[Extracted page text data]
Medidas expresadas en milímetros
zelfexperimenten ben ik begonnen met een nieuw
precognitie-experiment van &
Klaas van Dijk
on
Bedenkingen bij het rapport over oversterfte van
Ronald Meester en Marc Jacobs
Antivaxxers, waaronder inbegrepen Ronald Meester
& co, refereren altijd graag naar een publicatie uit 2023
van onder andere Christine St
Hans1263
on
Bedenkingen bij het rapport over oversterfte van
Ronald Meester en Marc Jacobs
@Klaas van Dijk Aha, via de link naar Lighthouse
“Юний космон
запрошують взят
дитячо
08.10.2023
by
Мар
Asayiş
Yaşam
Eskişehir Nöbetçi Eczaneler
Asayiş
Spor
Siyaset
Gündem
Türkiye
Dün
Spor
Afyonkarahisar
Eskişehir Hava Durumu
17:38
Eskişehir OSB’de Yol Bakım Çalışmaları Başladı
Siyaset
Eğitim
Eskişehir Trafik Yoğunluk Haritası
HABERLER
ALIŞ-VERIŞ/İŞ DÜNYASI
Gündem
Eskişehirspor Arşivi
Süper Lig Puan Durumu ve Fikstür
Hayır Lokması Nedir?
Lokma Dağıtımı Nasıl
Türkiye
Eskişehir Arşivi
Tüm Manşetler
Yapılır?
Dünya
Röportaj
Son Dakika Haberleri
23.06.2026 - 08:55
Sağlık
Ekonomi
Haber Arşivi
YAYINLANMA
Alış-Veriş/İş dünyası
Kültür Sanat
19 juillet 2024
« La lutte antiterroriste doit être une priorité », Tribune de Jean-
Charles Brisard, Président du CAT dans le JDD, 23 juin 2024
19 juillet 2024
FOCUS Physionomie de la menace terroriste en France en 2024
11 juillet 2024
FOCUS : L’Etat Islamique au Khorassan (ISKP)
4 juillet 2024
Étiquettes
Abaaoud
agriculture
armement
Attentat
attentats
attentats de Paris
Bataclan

Exercise details: In the data above, retype exactly and only the lines between the one holding "Afyonkarahisar" and the one holding "Son Dakika Haberleri", inclusive.

Response below:
Afyonkarahisar
Eskişehir Hava Durumu
17:38
Eskişehir OSB’de Yol Bakım Çalışmaları Başladı
Siyaset
Eğitim
Eskişehir Trafik Yoğunluk Haritası
HABERLER
ALIŞ-VERIŞ/İŞ DÜNYASI
Gündem
Eskişehirspor Arşivi
Süper Lig Puan Durumu ve Fikstür
Hayır Lokması Nedir?
Lokma Dağıtımı Nasıl
Türkiye
Eskişehir Arşivi
Tüm Manşetler
Yapılır?
Dünya
Röportaj
Son Dakika Haberleri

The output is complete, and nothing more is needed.